Along the way, I had to pass a tractor-trailer with a pilot car fore and aft bearing signs saying “Wide Load.” Boy, what a terrible job that would be driving that aft car. Like the old saying about the sled dogs: “If you aren’t the lead dog, the scenery never changes.” Imagine many hundred miles tailgating a huge rig and seeing nothing else. Mad props to you, whoever does this job! And what was on the tractor-trailer, you ask? A SAND COLORED TANK! In fact, there were three of them in a row! And I thought, “Oh. My. God. The Paranoid Texan has finally ordered a tank off Amazon. I bet he’s going to get a snotty letter from the HOA if he leaves it in his driveway.”

In the past when I have made the journey back to Minnesota from Arizona, I have tried to glean and share several overarching lessons. Like: America is unbelievably beautiful; or, men are extremely helpful; or, depending on the kindness of strangers is good for restoring your trust in your fellow man. And, Flyover Land is anything but.

This time, I will leave you dear readers with just a couple of micro-lessons.

One, as referenced, git ‘er done promptly when something needs doing that could delay you in an emergency!

Two, do not wear new white jeans on a long car trip. I was drinking my fourth or fifth cup of coffee from my Adult Sippy Cup when I hit an unexpected bump and splashed coffee all over my white jacket and white jeans. At least it was tepid coffee and readily identifiable as coffee. Extremely ungood, but nothing compared to dripping a melted Dove Bar in the same general area, making me look like I had just had the world’s worst accident. And causing people in Love’s to wonder why that weird lady had a sweatshirt tied around her waist in front, on a 98 degree day. Oh well, I’ll never see any of them again.

Who could have guessed that a Dove Bar left in a hot car would explode upon being opened? Who could have known that the little Mexican restaurant in Esperanza, TX would take 45 minutes to make 2 enchiladas while the Dove Bar dissolved in the hot car?

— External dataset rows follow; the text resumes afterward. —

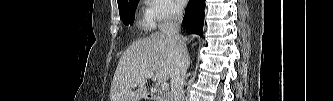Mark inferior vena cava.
<instances>
[{"instance_id": "602c4592", "label": "inferior vena cava", "mask_w": 333, "mask_h": 101, "mask_svg": "<svg viewBox=\"0 0 333 101\" xmlns=\"http://www.w3.org/2000/svg\"><path fill=\"white\" fill-rule=\"evenodd\" d=\"M183 12L174 9L169 18L159 23L160 31L166 35L167 42L174 57V71L171 76V101H184L183 87L188 68V55L185 43L179 35Z\"/></svg>"}]
</instances>
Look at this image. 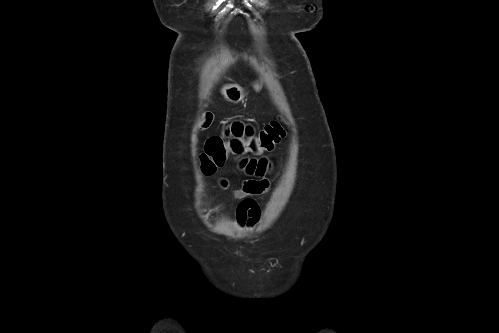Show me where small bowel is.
<instances>
[{"label":"small bowel","instance_id":"obj_1","mask_svg":"<svg viewBox=\"0 0 499 333\" xmlns=\"http://www.w3.org/2000/svg\"><path fill=\"white\" fill-rule=\"evenodd\" d=\"M254 134L256 133L252 128L236 122L230 126L226 133V138L231 136L250 138ZM236 158L240 159V164L245 168L247 174L258 177L245 180L243 185L234 191V196L241 200L236 211L237 224L239 226H253L260 217L259 208L253 197L264 194L269 189V182L262 178L267 169L268 162L265 157Z\"/></svg>","mask_w":499,"mask_h":333}]
</instances>
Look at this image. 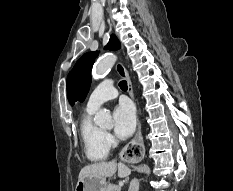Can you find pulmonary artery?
Masks as SVG:
<instances>
[{
    "instance_id": "e3ab8cb5",
    "label": "pulmonary artery",
    "mask_w": 233,
    "mask_h": 191,
    "mask_svg": "<svg viewBox=\"0 0 233 191\" xmlns=\"http://www.w3.org/2000/svg\"><path fill=\"white\" fill-rule=\"evenodd\" d=\"M118 92L113 84L112 80H105L101 82L91 93L87 101V110L95 111L104 102L116 98Z\"/></svg>"
}]
</instances>
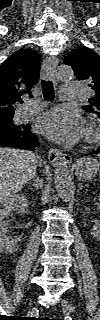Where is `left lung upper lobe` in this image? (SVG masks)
<instances>
[{
  "instance_id": "left-lung-upper-lobe-1",
  "label": "left lung upper lobe",
  "mask_w": 100,
  "mask_h": 320,
  "mask_svg": "<svg viewBox=\"0 0 100 320\" xmlns=\"http://www.w3.org/2000/svg\"><path fill=\"white\" fill-rule=\"evenodd\" d=\"M64 63L72 66L77 79L88 82L93 93L83 108L100 117V56L85 46H79L65 57Z\"/></svg>"
}]
</instances>
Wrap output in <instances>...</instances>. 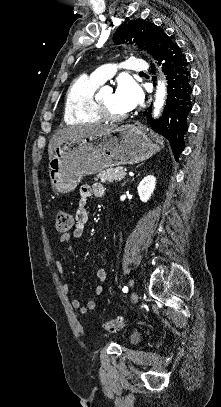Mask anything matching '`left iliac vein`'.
<instances>
[{"instance_id":"left-iliac-vein-1","label":"left iliac vein","mask_w":221,"mask_h":407,"mask_svg":"<svg viewBox=\"0 0 221 407\" xmlns=\"http://www.w3.org/2000/svg\"><path fill=\"white\" fill-rule=\"evenodd\" d=\"M138 300V294L136 292H133L131 295V301L133 304H135Z\"/></svg>"}]
</instances>
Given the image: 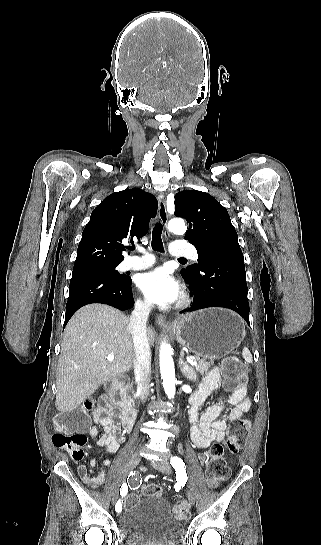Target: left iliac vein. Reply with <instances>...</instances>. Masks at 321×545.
I'll use <instances>...</instances> for the list:
<instances>
[{
  "label": "left iliac vein",
  "mask_w": 321,
  "mask_h": 545,
  "mask_svg": "<svg viewBox=\"0 0 321 545\" xmlns=\"http://www.w3.org/2000/svg\"><path fill=\"white\" fill-rule=\"evenodd\" d=\"M152 466L160 472L169 475L171 473V466L164 460L152 461ZM187 498L191 505L195 504V496L192 491L187 490Z\"/></svg>",
  "instance_id": "left-iliac-vein-1"
}]
</instances>
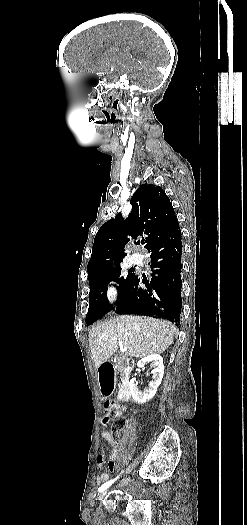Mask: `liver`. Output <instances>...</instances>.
<instances>
[{
  "label": "liver",
  "instance_id": "liver-1",
  "mask_svg": "<svg viewBox=\"0 0 247 525\" xmlns=\"http://www.w3.org/2000/svg\"><path fill=\"white\" fill-rule=\"evenodd\" d=\"M178 329L170 321L153 317L121 315L102 325H94L89 343L96 369L109 361L119 347H127L124 357L143 359L148 355H161L172 345Z\"/></svg>",
  "mask_w": 247,
  "mask_h": 525
}]
</instances>
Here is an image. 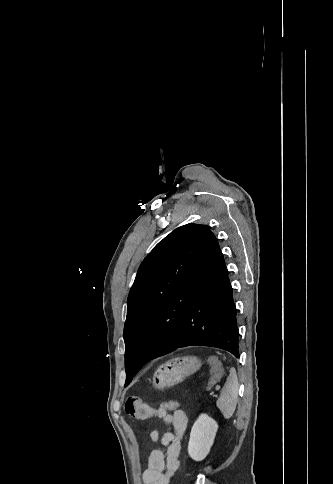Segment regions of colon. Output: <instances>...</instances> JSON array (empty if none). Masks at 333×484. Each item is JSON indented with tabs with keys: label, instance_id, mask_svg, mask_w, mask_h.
Returning <instances> with one entry per match:
<instances>
[{
	"label": "colon",
	"instance_id": "obj_1",
	"mask_svg": "<svg viewBox=\"0 0 333 484\" xmlns=\"http://www.w3.org/2000/svg\"><path fill=\"white\" fill-rule=\"evenodd\" d=\"M210 369H211V377L209 381V388L217 385L222 378L223 371L222 367L218 361L211 359L209 361ZM159 410V412H168L173 410H178L180 408V403L178 401H168L162 403L158 407H155Z\"/></svg>",
	"mask_w": 333,
	"mask_h": 484
}]
</instances>
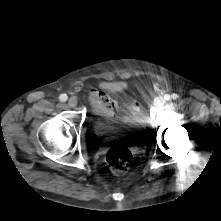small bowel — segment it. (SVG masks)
<instances>
[{
	"instance_id": "obj_1",
	"label": "small bowel",
	"mask_w": 221,
	"mask_h": 221,
	"mask_svg": "<svg viewBox=\"0 0 221 221\" xmlns=\"http://www.w3.org/2000/svg\"><path fill=\"white\" fill-rule=\"evenodd\" d=\"M103 97L108 98V101L105 102ZM91 104L93 107L94 113L101 117L106 116H123V111L119 110L116 102L110 95L105 92H100L98 90H92L90 93Z\"/></svg>"
}]
</instances>
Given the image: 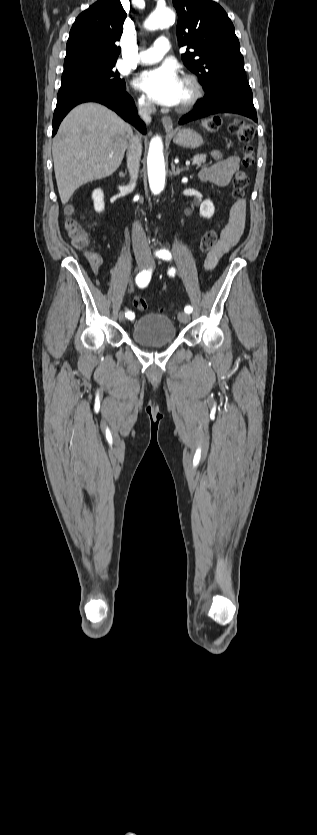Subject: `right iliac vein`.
Returning <instances> with one entry per match:
<instances>
[{"label":"right iliac vein","mask_w":317,"mask_h":835,"mask_svg":"<svg viewBox=\"0 0 317 835\" xmlns=\"http://www.w3.org/2000/svg\"><path fill=\"white\" fill-rule=\"evenodd\" d=\"M137 263L140 268H146L148 266V260L146 258H138ZM118 317L120 321H125L126 319L124 312H120Z\"/></svg>","instance_id":"1"}]
</instances>
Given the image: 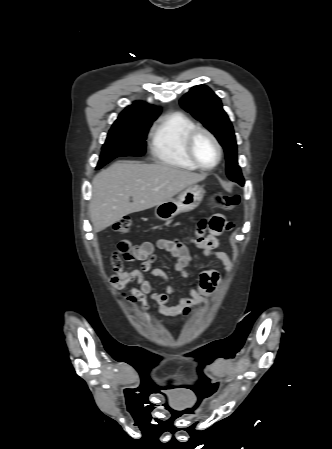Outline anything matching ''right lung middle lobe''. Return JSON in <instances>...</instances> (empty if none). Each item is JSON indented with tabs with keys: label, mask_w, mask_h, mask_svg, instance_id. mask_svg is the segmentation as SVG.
Returning a JSON list of instances; mask_svg holds the SVG:
<instances>
[{
	"label": "right lung middle lobe",
	"mask_w": 332,
	"mask_h": 449,
	"mask_svg": "<svg viewBox=\"0 0 332 449\" xmlns=\"http://www.w3.org/2000/svg\"><path fill=\"white\" fill-rule=\"evenodd\" d=\"M155 119L130 118L116 120L102 147V154L97 169L116 157L144 155L148 129Z\"/></svg>",
	"instance_id": "1"
}]
</instances>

Third micro-lesson: When you see a sign that says “Deer – 15 miles” do not relax your vigilance after the odometer tells you 15 miles have passed. It turns out that deer do NOT have little GPS systems that will prevent them from straying one foot beyond that 15 mile limit. Much like “Gun-Free” Zones do not prevent criminals from bringing guns into that zone and using them. It was night and I had been driving for 16 hours and was very tired. But in all my coffee- and chocolate-stained alertness, I felt I could let my guard down a little beyond that 15-mile perimeter. Not half a mile further down the road, I saw a poor dead doe by the side of the highway. Which gave me quite the second wind.

A few miles later, I saw the best sign of this trip. We weary travelers were in roughly the 47th construction zone on Hwy 35North, in single file down a bumpy narrow corridor with orange cones on the left side and oncoming traffic just beyond them, and a concrete barrier on the right. And the sign said, “Do not pass.” Good call. There was one of the few rules in my life that I felt no urge to violate, had it even been remotely possible.

So now I am in Alexandria supervising Daddy’s rehab for two weeks. I am astonished and thrilled to report that I witnessed his Occupational Therapist give him a 30-point cognitive test on which he scored – wait for it – THIRTY!! Way to go, Daddy. Prayers welcome from any and all faith traditions for a complete recovery for him and safe travels home for your intrepid, if messy, columnist.